Question

How do you simplify $\dfrac{\sqrt{35}}{\sqrt{7}}$?

Answer 1

Hint: In this question we have a fraction which as terms in the square root. We will use the property of square roots to simplify the expression to get the required solution. We will first express the term $35$ in its factors and cancel it with the term in the denominator.

Complete step-by-step answer:
We have the expression given to us as:
$\Rightarrow \dfrac{\sqrt{35}}{\sqrt{7}}$
Now will write the term $35$ as a product of its factors. Since the only way to express $35$ is by the product of $7$ and $5$ therefore, we can write the expression as:
$\Rightarrow \dfrac{\sqrt{7\times 5}}{\sqrt{7}}$
Now we have the terms in the square root, we can split the term using the property of square root which is $\sqrt{a\times b}=\sqrt{a}\times \sqrt{b}$.
On using this property in the numerator, we get:
$\Rightarrow \dfrac{\sqrt{7}\times \sqrt{5}}{\sqrt{7}}$
On cancelling the similar terms in the numerator and denominator, we get:
$\Rightarrow \sqrt{5}$
As the root value cannot be simplified any further, it is the required simplified value.
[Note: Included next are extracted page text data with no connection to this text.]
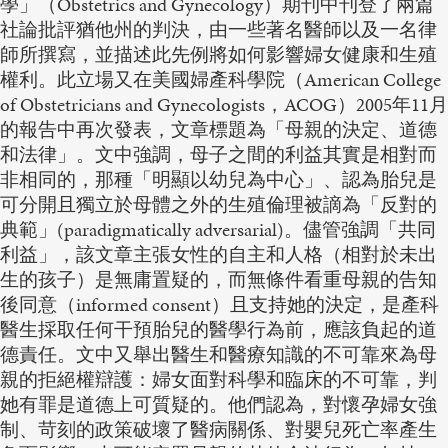
學」（Obstetrics and Gynecology）期刊中刊登了兩篇
社論批評猶他州的判決，由一些著名醫師以及一名律
師所撰寫，並描述此先例將如何影響婦女健康和生殖
權利。此立場又在美國婦產科學院（American College
of Obstetricians and Gynecologists，ACOG）2005年11月
的報告中再次發表，文章標題為「母親的決定、道德
和法律」。文中強調，母子之間的利益其實是相對而
非相同的，那種「明顯以幼兒為中心」、認為胎兒是
可分開且獨立於母體之外的生殖倫理被謫為「反對的
典範」(paradigmatically adversarial)。儘管強調「共同
利益」，該文章主張女性的自主和人格（相對於未出
生的孩子）是無庸置疑的，而無條件看重母親的告知
後同意（informed consent）且支持她的決定，是產科
醫生採取任何干預胎兒的醫學行為前，應該負起的道
德責任。文中又舉出醫生和醫療知識的不可靠來為母
親的拒絕權辯護：婦女面對科學和臨床的不可靠，判
她有罪是道德上可質疑的。他們認為，對懷孕婦女強
制、苛刻的政策破壞了醫病關係、對嬰兒死亡率產生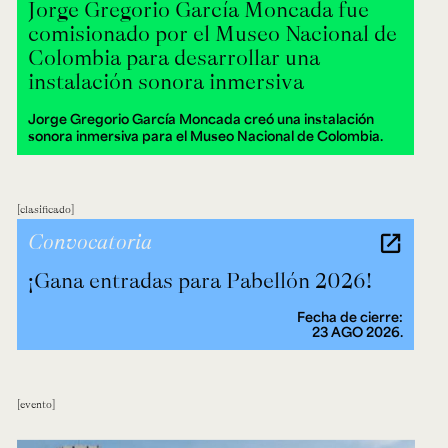
Jorge Gregorio García Moncada fue
comisionado por el Museo Nacional de
Colombia para desarrollar una
instalación sonora inmersiva
Jorge Gregorio García Moncada creó una instalación
sonora inmersiva para el Museo Nacional de Colombia.
clasificado
Convocatoria
¡Gana entradas para Pabellón 2026!
Fecha de cierre:
23 AGO 2026.
evento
Note: In this question we had the terms in the form of square root. The square root of a term represents that value which has to be multiplied by itself to get the original value. A term in square root can also be represented in the form of an exponent as ${{x}^{\dfrac{1}{2}}}$. It is to be remembered that when taking the square root of a number there are two answers, one which is the square root in positive and one which is the square root in negative.